In the first embodiment, shown in FIG. 5, the processor 116, in step 208,
is adapted to determine from the battery monitor 114 the terminal voltage
103 of the battery 102. In step 210, the processor 116 determines whether
the terminal voltage 103 of the battery 102 measured by the battery
monitor 114 is above a predetermined threshold. In the present example,
the predetermined threshold is preferably determined according to, for
example, the desired operating voltages of the charge pump 112 and the
regulator 104, the load current presented by the processor 116 and the
radio receiver 108 during operation, and the change in the internal series
resistance (Rs) of the battery 102 (shown in FIG. 1) as energy from the
battery 102 is discharged. Each of these effects on the life of a battery
may be measured experimentally, and by way of statistics, an appropriate
predetermined threshold can be derived that achieves two goals: successful
operation of all circuits of the SCR 100 during normal operation, while
contemporaneously utilizing the battery 102 in a manner that optimizes the
battery life of the SCR 100. It will be appreciated, however, that more
sophisticated methods for determining a predetermined threshold may be
employed by the present invention.
In most applications, the charge pump 112 shown in FIG. 1 can operate below
a 1V battery terminal voltage 103. This, however, is not the case for the
regulator 104, which must generate a steady and relatively noise-free 1V
signal 107 to the radio receiver 108. Some 1V regulators, such as the one
shown in FIG. 1, can generate a noise free 1V signal as long as the
battery terminal voltage 103 is at least 50 millivolts (mV) above the
desired operating voltage of the regulator 104. Hence, the regulator 104
is operational as long as the terminal voltage 103 of the battery 102 is
at or above 1.05 V.
However, as mentioned earlier, once the terminal voltage of a battery
lowers, its internal resistance (Rs) rises. Recalling that the SCR 100
strobes the radio receiver 108 "on" and "off" periodically, when the radio
receiver 108 is powered on, it is possible, for example, that a large
inrush current (e.g., 80 mA) caused by charging of the discharged
capacitor 105 is presented to the battery 102. As a result of the inrush
current, and a high internal resistance (Rs) of the battery 102, the
terminal voltage 103 can drop below the minimum supply voltage tolerated
by the regulator 104 (e.g., 1.05 V), thereby causing output 107 of the
regulator 104 to fall below 1V. Prior art systems avoid this condition by
preventing operation of the SCR 100, and by alerting its user to replace
the battery 102 with a fresh battery. This method, however, results in a
premature notification to the user of the SCR 100 that the battery 102
must be replaced, thereby reducing the effective battery life of the SCR
100.
To avoid this, and to take advantage of the untapped energy remaining in
the battery 102, the processor 116 initializes the regulator 104 to supply
varying limited currents to the radio receiver 108 at varying warm-up
intervals. That is, when the processor 116 in step 210 detects that the
terminal voltage 103 of the battery 102 is above the predetermined
threshold (e.g., 1.2 V), which is indicative of a fresh battery (e.g., 1.4
V), then the regulator 104 in step 212 is configured to supply a first
limited current (e.g., 15 mA) to the radio receiver 108 and the capacitor
105. The regulator 104 is then enabled in step 214 to supply the first
limited current to the radio receiver 108 and the capacitor 105 for a
first predetermined time (e.g., a warm-up time of 4 ms) in step 216. After
the radio receiver 108 has been warmed up, it is ready to receive messages
in step 224. A fast warm-up of the radio receiver 108 is preferred because
it maximizes the "off" time of the radio receiver 108, thereby
significantly extending the battery life of the SCR 100. However, when the
internal resistance (Rs) of the battery 102 is high, indicative of a
substantially discharged battery, an alternative approach must be applied
to further extend the battery life of the SCR 100.

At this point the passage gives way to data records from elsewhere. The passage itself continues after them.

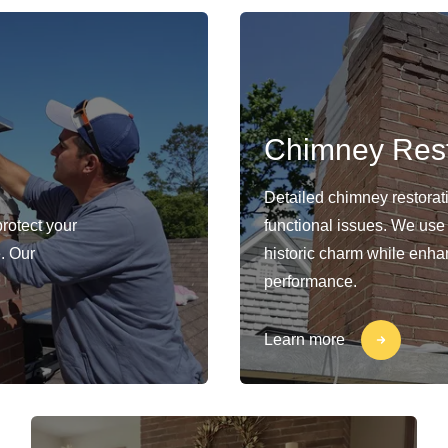
Chimney Rest
Detailed chimney restorat
protect your
functional issues. We use
. Our
historic charm while enhan
performance.
Learn more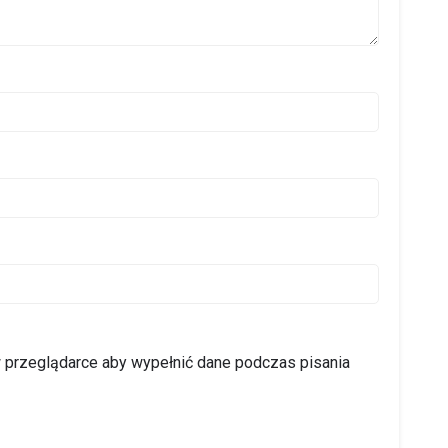
 w przeglądarce aby wypełnić dane podczas pisania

A high internal resistance (Rs) is detected by the processor 116 in step
210 by monitoring when the terminal voltage 103 of the battery 102 reaches
a voltage at or below the predetermined threshold (e.g., 1.2 V). Once the
terminal voltage 103 is detected at or below the predetermined threshold,
the processor 116 proceeds to step 218 where it configures the regulator
104 to supply a second limited current (e.g., 10 mA) to the radio receiver
108 and the capacitor 105. The regulator 104 is then enabled in step 220
to supply the second limited current to the radio receiver 108 and the
capacitor 105 for a second predetermined time (e.g., a warm-up time of 5
ms) in step 222 until it is ready to receive messages in step 224.

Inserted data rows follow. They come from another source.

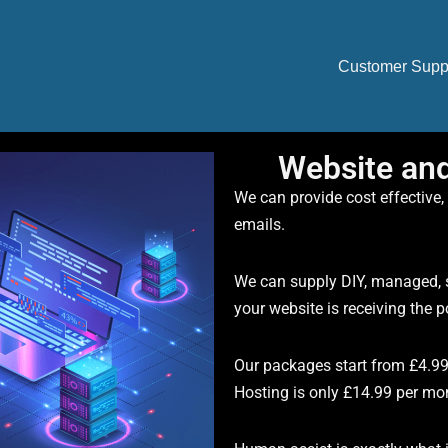
Customer Supp
Website an
We can provide cost effective,
emails.
We can supply DIY, managed, s
your website is receiving the 
Our packages start from £4.9
Hosting is only £14.99 per mo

Thus, by extending the warm-up time of the radio receiver 108 and by
limiting the inrush current to a level that prevents the terminal voltage
103 of the battery 102 from falling below the minimum operating voltage of
the regulator 104 (e.g., 1.05 V), the utilization of the battery 102 can
be increased, thereby extending the battery life of the SCR 100. It will
be appreciated that the functional steps described above may be
implemented by way of a hybrid of software and hardware methods. For
example, the first and second predetermined times may be implemented
either in software, or by the use of conventional hardware timers.
Similarly, these steps may be implemented by plurality of processors
coordinated with each other to perform a similar or identical function as
described by the flow chart of FIG. 5.
FIG. 6 shows a second embodiment summarizing the battery management
operation of the SCR 100 according to the present invention. In this
embodiment, the processor 116 does not use the battery monitor 114 as
described in the flow chart of FIG. 5. Rather, the processor 116 prior to
activating the radio receiver 108, checks in step 226 whether any of the
elements of the high-current load circuit 124 are active. If the
high-current load circuit 124 is found to be inactive, in step 228, then
the processor 116 proceeds to step 230 where it configures the regulator
104 to supply the first limited current (e.g., 15 mA) to the radio
receiver 108 and the capacitor 105. The processor 116 then enables the
regulator 104 in step 232 to supply the first limited current to the radio
receiver 108 and the capacitor 105 until the first predetermined time
(e.g., 4 ms) has expired in step 234. Once the radio receiver 108 is
operational (i.e., warmed-up), the processor 116 proceeds to receive a
message in step 242.
Alternatively, if the high-current load circuit 124 has an active element
(e.g., audible alert 128), then the processor 116 proceeds to step 236
where it configures the regulator 104 to supply the second limited current
(e.g., 10 mA) to the radio receiver 108 and the capacitor 105. The radio
receiver 108 is then enabled in step 238 to supply the second limited
current to the radio receiver 108 and the capacitor 105 until the second
predetermined time (e.g., 5 ms) has expired in step 240. Once the second
predetermined time has expired, the processor 116 proceeds to receive a
message in step 242. This embodiment differs from the previous embodiment
in that it prevents high currents from being drained from the battery 102
independent of whether the battery 102 is fresh or not.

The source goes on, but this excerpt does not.